The sponsor has also agreed to Health Canada's request to submit the following:

• The final CSR from Study A1001 and Study A1005;
• Final study reports to further evaluate the serious risk of drug interactions (including CYP2B and CYP2C enzymes, CYP3A inhibitors, and CYP3A inducers);
• A final CSR to evaluate the serious risk of visual impairment;
• A final CSR to evaluate the serious risk of QTc interval prolongation;
• Pending results for echocardiography/MUGA. The high incidence of oedema and dyspnea raise concerns about decreased left ventricular ejection fraction (LVEF) and heart failure. These data will be provided in the final CSRs for Study A1001, A1005, and A1007. The sponsor should incorporate troponin and B-type natriuretic peptide as clinical laboratory biomarkers in subsequent clinical studies, in addition to MUGA or echocardiography monitoring for the measurement of ejection fraction;
• A final CSR to evaluate the risk of crizotinib treatment in patients co-administered pH elevating agents;
• A final CSR (as part of the CSR for Study A1001) to evaluate the efficacy and safety of the use of crizotinib in patients with ALK-negative tumours; and
• As part of future Periodic Safety Update Reports (PSURs) for products authorized under the Notice of Compliance with Conditions Guidance (PSUR/Cs), data with regard to crizotinib resistance.

These items are not listed as post-approval commitments.
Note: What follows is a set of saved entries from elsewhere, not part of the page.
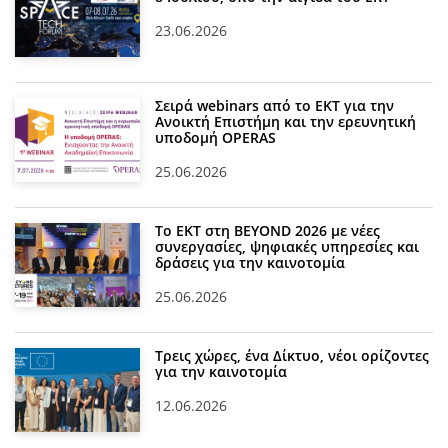
23.06.2026
Σειρά webinars από το ΕΚΤ για την
Ανοικτή Επιστήμη και την ερευνητική
υποδομή OPERAS
25.06.2026
Το ΕΚΤ στη BEYOND 2026 με νέες
συνεργασίες, ψηφιακές υπηρεσίες και
δράσεις για την καινοτομία
25.06.2026
Τρεις χώρες, ένα Δίκτυο, νέοι ορίζοντες
για την καινοτομία
12.06.2026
In addition, as part of the market authorization, Health Canada has requested a Risk Management Plan (RMP) to monitor whether the benefits continue to outweigh any risk. Health Canada has requested the following post-marketing information from the sponsor (and agreed to by the sponsor) which addresses the following issues raised by Health Canada and which are not included as post-approval commitments in the Letter of Undertaking. In future RMP submissions, the sponsor should address the following issues:

• Information pertaining to the conception, specificity, sensitivity, and availability of companion tests;
• A discussion as to what extent a companion test or other available tests could generate false negative/positive results and the strategy adopted to minimize the impact of these false negative/positive results;
• The sponsor should provide an estimation of mean treatment duration;
• Data from future clinical trials and/or post marketed surveillance activities should be collected and analysed to evaluate the effect of crizotinib on the elderly population;
• The rationale supporting the decision to include vision disorders and QT prolongation as "potential" risks rather than "identified" risks associated with the use of crizotinib should be more explicitly developed;
• The sponsor should update the RMP with more details from non-clinical studies related to cardiotoxicity and QTc prolongation in order to better appraise the cardiotoxicity associated with crizotinib. Those results should identify whether crizotinib's metabolites conserved their inhibitory effect on hERG and Ca²⁺ channels;
• The sponsor should provide a more in depth discussion of the inhibitory effects of crizotinib on 5-HT4 receptors (along with the other 5-HT receptors) and on the dopamine active transporter (DAT) and its possible role in bradycardia observed in patients using crizotinib;
• The sponsor should discuss the implication of the inhibitory effects of crizotinib on 5-HT4 receptors and DAT on the observed neuropathy associated with the use of crizotinib. The sponsor should also provide a more in depth discussion of the data ascertaining that crizotinib does not cross the blood-brain barrier;
• Considering that several clinical studies are still ongoing and that long-term effects of crizotinib on patients are still unknown, Health Canada recommends that the sponsor submit PSURs annually for the next 3 years (which Health Canada will review) following the Notice of Compliance in order to monitor adverse events associated with the cardiac, respiratory and hepatic functions; and
• Updates on the ongoing clinical studies can be summarized in the PSUR, or presented as a separate report if warranted.

All the identified and potential risks addressed in the RMP should be discussed separately in each PSUR report.